ICIJ / node-tika

Apache Tika bridge for Node.js. Text and metadata extraction, language detection and more.
MIT License
138 stars 36 forks source link

Set a less conspicuous user agent and avoid unnecessary 403's. #24

Open critocrito opened 6 years ago

critocrito commented 6 years ago

The default User-Agent HTTP header of java.net.URLConnection is Java/1.8_162. Some hosting providers filter requests with such a User-Agent, e.g. Cloudflare. Below is an example exception.

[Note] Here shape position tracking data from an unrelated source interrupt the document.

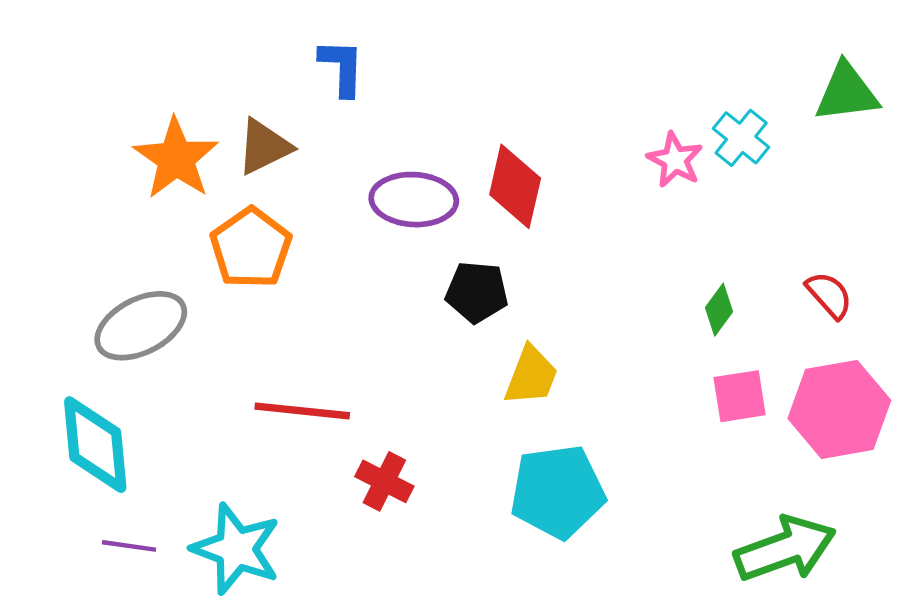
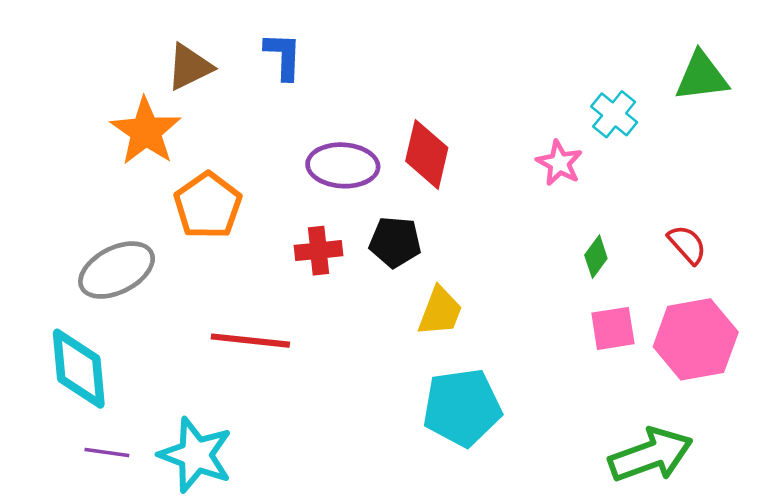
brown triangle: (264, 147) -> (190, 67), moved
pink star: (675, 160) -> (559, 163), moved
red cross: (384, 481) -> (318, 251), moved, turned -33

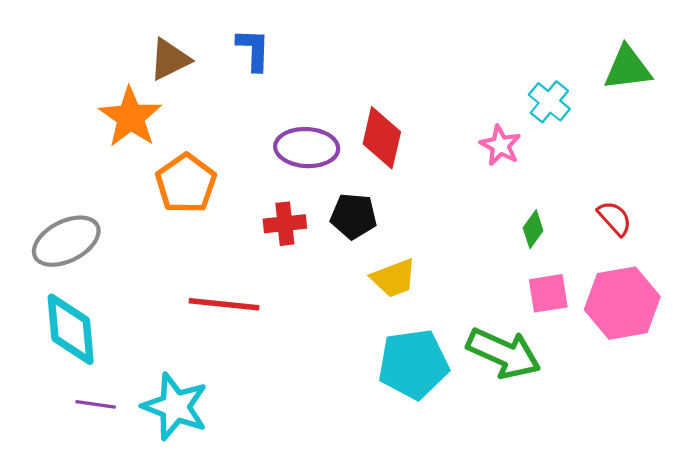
gray ellipse: (117, 270) -> (66, 241), moved
yellow trapezoid: (440, 311) -> (394, 278), turned 48
green arrow: (651, 455) -> (504, 353), moved, turned 44

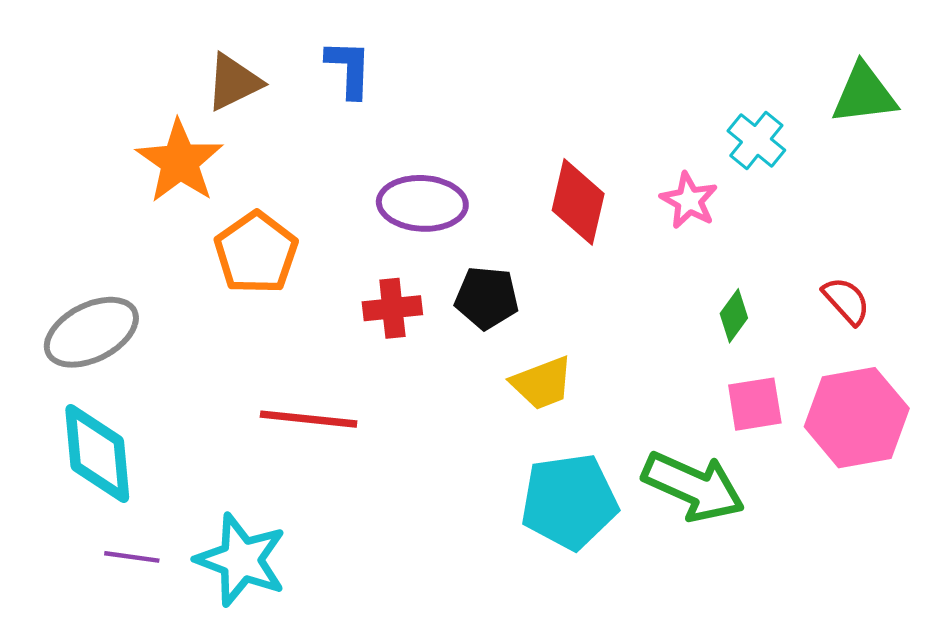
red diamond: (382, 138) -> (578, 202), moved

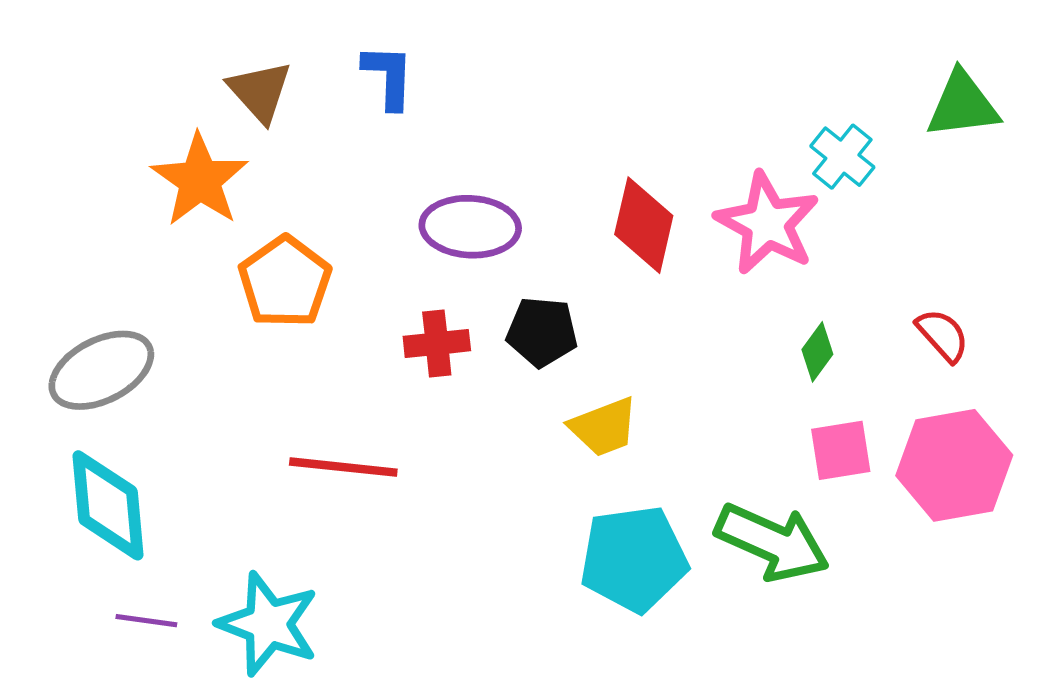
brown triangle: (234, 82) -> (260, 92), turned -46
pink star: (689, 200) -> (767, 223), size x1.6

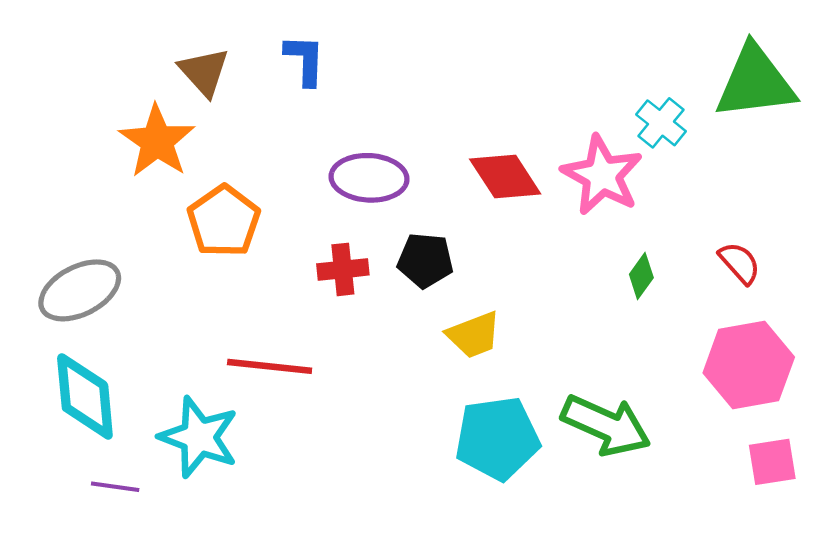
green triangle: (963, 105) -> (755, 82), size x1.4
red diamond: (644, 225) -> (505, 177), turned -46
pink square: (841, 450) -> (772, 462), moved
cyan star: (268, 624) -> (199, 437), moved

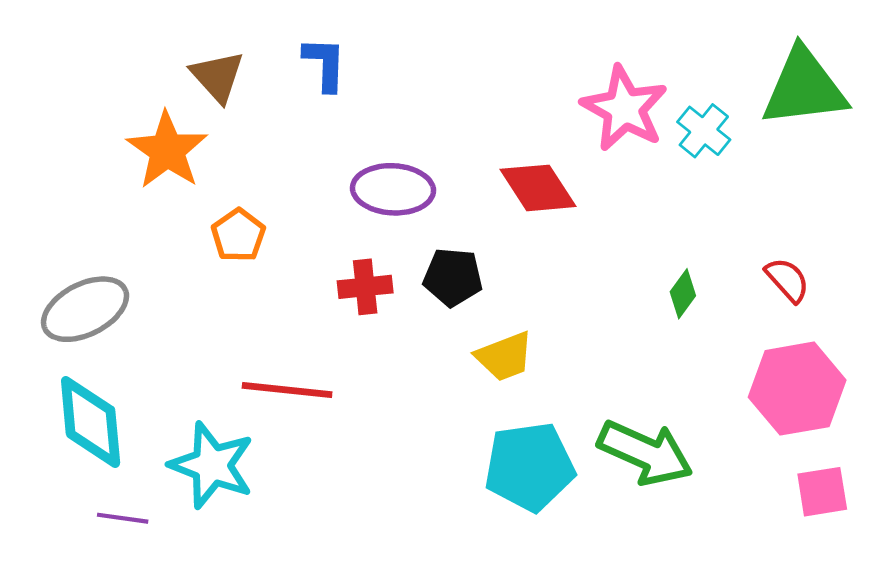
pink star: (602, 175) -> (624, 108), moved
orange pentagon: (224, 221) -> (238, 235), size x0.7

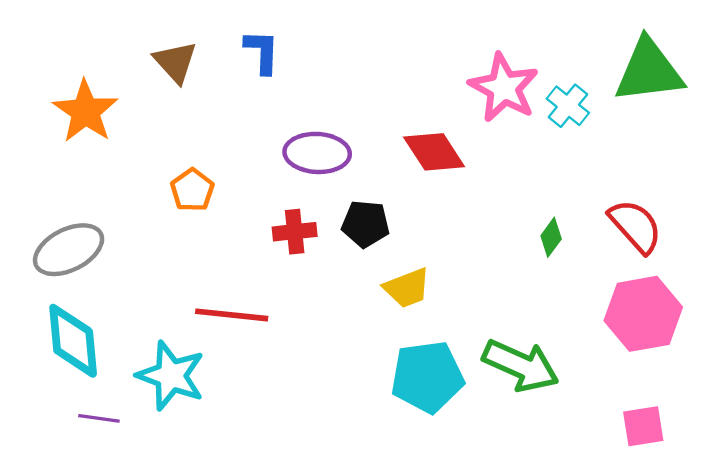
orange star: (167, 150) -> (85, 111), moved
red semicircle: (787, 280) -> (635, 226), size x1.5
pink square: (822, 492) -> (643, 426), moved

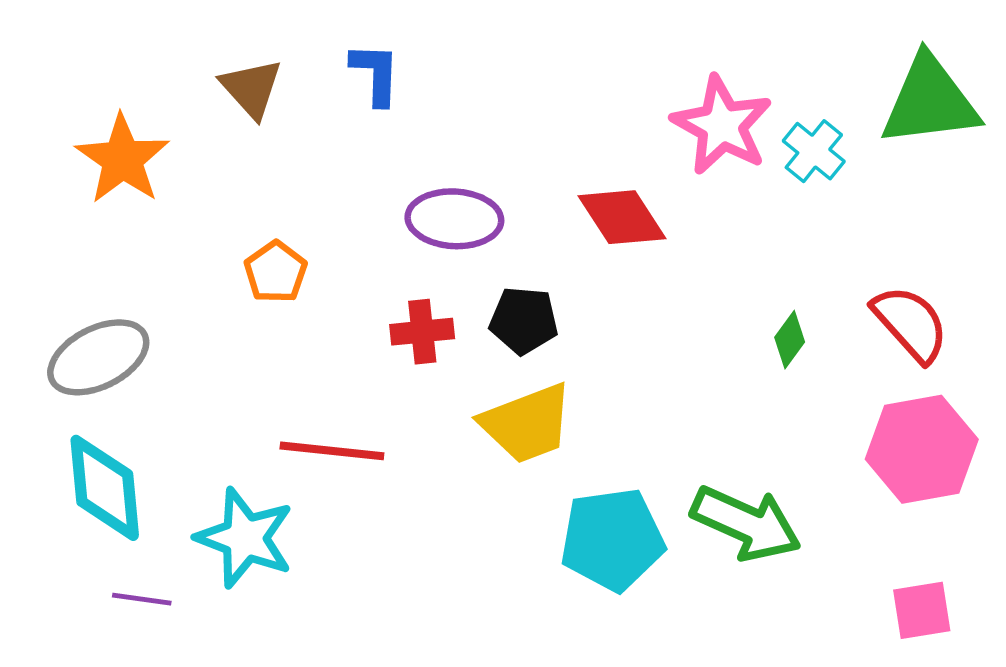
yellow trapezoid: (407, 288) -> (527, 423), moved, size x1.4

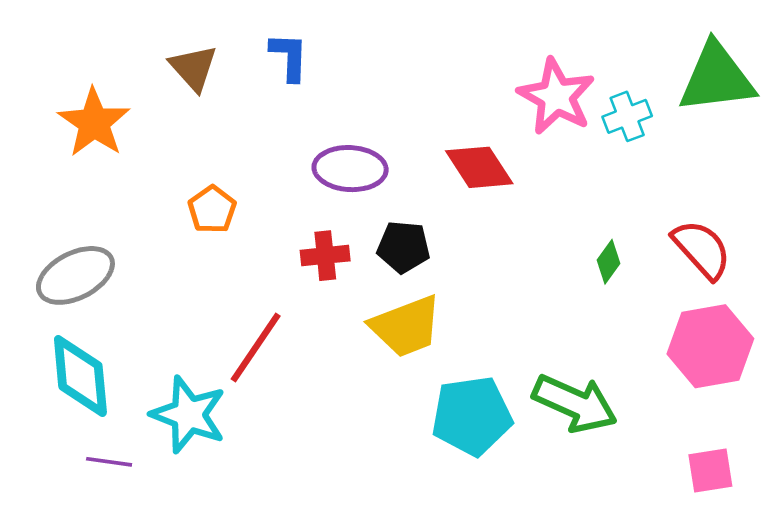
cyan cross: (814, 151) -> (627, 116), turned 30
red line: (332, 451) -> (256, 347), turned -62

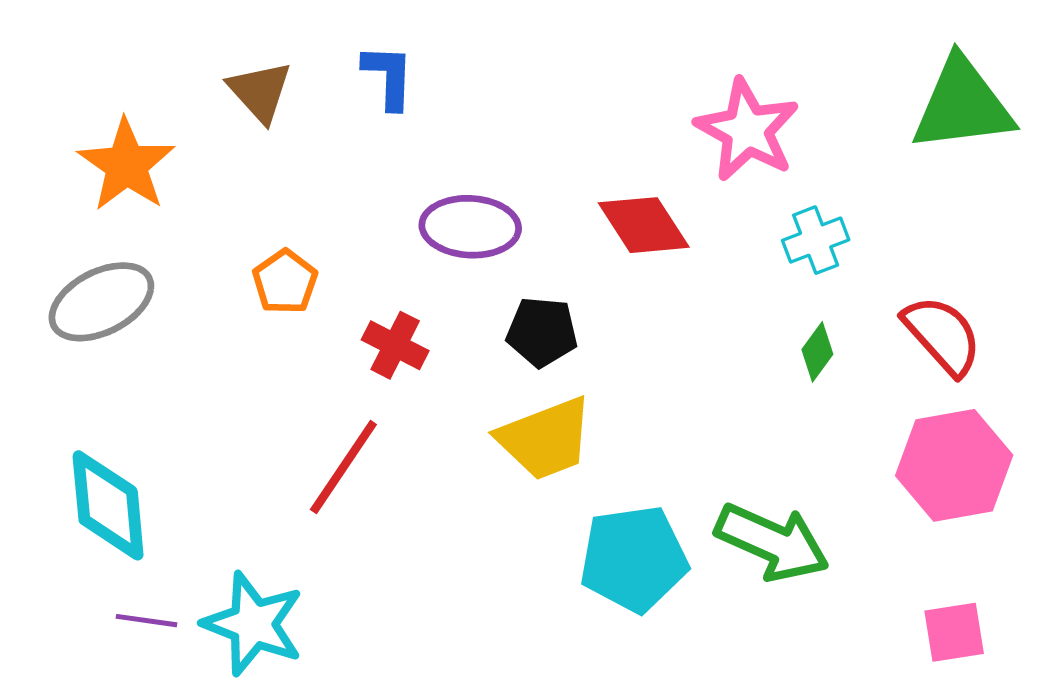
cyan cross: (627, 116) -> (816, 240), moved
red cross: (325, 256) -> (395, 345), moved, turned 33
gray ellipse: (75, 275) -> (101, 302), moved
cyan star: (189, 415) -> (253, 624), moved

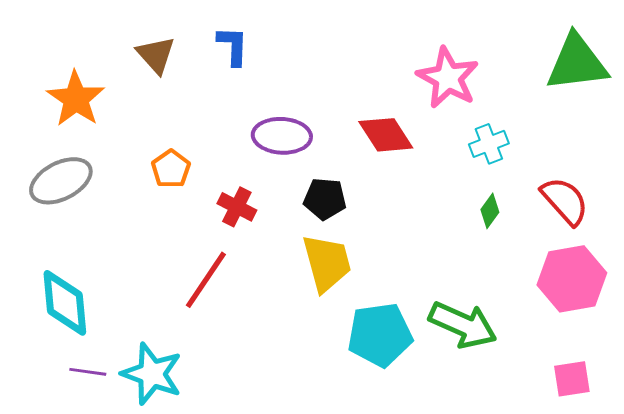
yellow trapezoid: (545, 439) -> (327, 263), turned -84

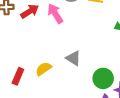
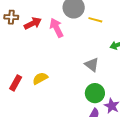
gray triangle: (73, 58) -> (92, 65), moved

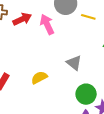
gray triangle: (92, 65) -> (74, 63), moved
yellow semicircle: (40, 78) -> (39, 78), moved

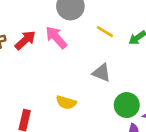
yellow line: (88, 17) -> (105, 32), moved, turned 32
yellow semicircle: (39, 78) -> (66, 102), turned -119

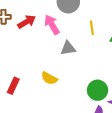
yellow line: (105, 32) -> (92, 28), turned 40
gray triangle: (102, 73) -> (68, 48), moved, turned -42

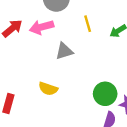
pink arrow: (52, 25) -> (42, 27), turned -66

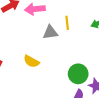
yellow line: (88, 24) -> (67, 23), moved

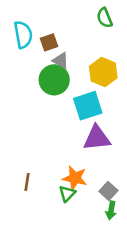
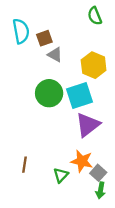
green circle: (54, 80) -> (49, 93), moved
purple triangle: (97, 138) -> (88, 125), turned -32
orange star: (75, 178) -> (82, 161), moved

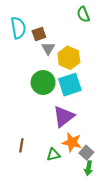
gray triangle: (55, 55) -> (48, 48), turned 32
yellow hexagon: (94, 65) -> (69, 58), moved
purple triangle: (88, 125) -> (64, 117), moved
green triangle: (61, 175) -> (53, 155), turned 32

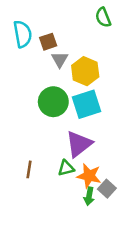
brown line: (21, 145) -> (29, 169), moved
green triangle: (53, 155) -> (66, 168), moved
green arrow: (88, 168) -> (89, 196), moved

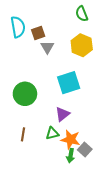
yellow hexagon: (85, 71) -> (82, 45), moved
green circle: (53, 102) -> (25, 94), moved
purple triangle: (79, 144) -> (62, 114), size x0.7

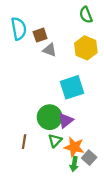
gray triangle: (47, 47) -> (50, 50), turned -40
green circle: (25, 94) -> (50, 117), moved
green triangle: (52, 133) -> (55, 141), turned -32

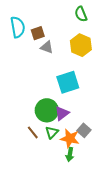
brown line: (24, 142) -> (33, 132), moved, turned -48
gray square: (89, 158) -> (84, 130), moved

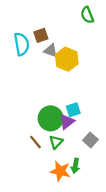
cyan semicircle: (18, 27) -> (22, 44), moved
yellow hexagon: (81, 45) -> (67, 59), moved
cyan square: (68, 82) -> (73, 110), moved, size x0.6
orange star: (70, 138) -> (60, 171), moved

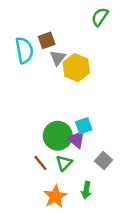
green semicircle: (87, 15) -> (100, 17), turned 56
gray triangle: (51, 51) -> (58, 58), turned 48
purple triangle: (67, 122) -> (76, 139), turned -42
orange star: (60, 171) -> (55, 196), moved, turned 30

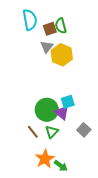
green semicircle: (100, 17) -> (61, 26), moved, turned -49
brown square: (47, 40) -> (50, 29), moved
cyan semicircle: (24, 50) -> (30, 20), moved
green arrow: (86, 190) -> (61, 166), moved, turned -64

{ Error: Error running static method                                                                                                                                                                                
java.io.IOException: Server returned HTTP response code: 403 for URL: https://www.london.gov.uk/press-releases/mayoral/londons-ai-start-ups-bid-for-cash-at-city-hall                                               
        at sun.reflect.NativeConstructorAccessorImpl.newInstance0(Native Method)                                                                                                                                    
        at sun.reflect.NativeConstructorAccessorImpl.newInstance(NativeConstructorAccessorImpl.java:62)                                                                                                            
        at sun.reflect.DelegatingConstructorAccessorImpl.newInstance(DelegatingConstructorAccessorImpl.java:45)                                                                                                     
        at java.lang.reflect.Constructor.newInstance(Constructor.java:423)                                                                                                                                    
        at sun.net.www.protocol.http.HttpURLConnection$10.run(HttpURLConnection.java:1944)                                                                                                                          
        at sun.net.www.protocol.http.HttpURLConnection$10.run(HttpURLConnection.java:1939)                                                                                                                          
        at java.security.AccessController.doPrivileged(Native Method)                                                                                                                                              
        at sun.net.www.protocol.http.HttpURLConnection.getChainedException(HttpURLConnection.java:1938)                                                                                                         
        at sun.net.www.protocol.http.HttpURLConnection.getInputStream0(HttpURLConnection.java:1508)                                                                                                                 
        at sun.net.www.protocol.http.HttpURLConnection.getInputStream(HttpURLConnection.java:1492)                                                                                                                  
        at sun.net.www.protocol.https.HttpsURLConnectionImpl.getInputStream(HttpsURLConnectionImpl.java:263)                                 
        at org.icij.nodetika.NodeTika.createInputStream(NodeTika.java:77)                                                                                                      
        at org.icij.nodetika.NodeTika.extractText(NodeTika.java:350)                                                                             
        at org.icij.nodetika.NodeTika.extractText(NodeTika.java:308)                                                                                                   
        at sun.reflect.NativeMethodAccessorImpl.invoke0(Native Method)                                                                                                                                            
        at sun.reflect.NativeMethodAccessorImpl.invoke(NativeMethodAccessorImpl.java:62)                                                                                                                 
        at sun.reflect.DelegatingMethodAccessorImpl.invoke(DelegatingMethodAccessorImpl.java:43)                                                                                        
        at java.lang.reflect.Method.invoke(Method.java:498)                                                                                                                                             
Caused by: java.io.IOException: Server returned HTTP response code: 403 for URL: https://www.london.gov.uk/press-releases/mayoral/londons-ai-start-ups-bid-for-cash-at-city-hall
        at sun.net.www.protocol.http.HttpURLConnection.getInputStream0(HttpURLConnection.java:1894)                                  
        at sun.net.www.protocol.http.HttpURLConnection.getInputStream(HttpURLConnection.java:1492)                                              
        at sun.net.www.protocol.http.HttpURLConnection.getHeaderField(HttpURLConnection.java:3000)                                   
        at java.net.URLConnection.getContentType(URLConnection.java:512)                                                                                                          
        at sun.net.www.protocol.https.HttpsURLConnectionImpl.getContentType(HttpsURLConnectionImpl.java:415)                                                                                                        
        at org.icij.nodetika.NodeTika.createInputStream(NodeTika.java:74)                                                                                                       
        ... 6 more                                                                                       
 cause: nodeJava_java_io_IOException {} }

Setting the User-Agent to something less conspicuous (a regular browser agent) solved the issue for me. This patch set's the User-Agent for all requests to be a Firefox browser on Linux.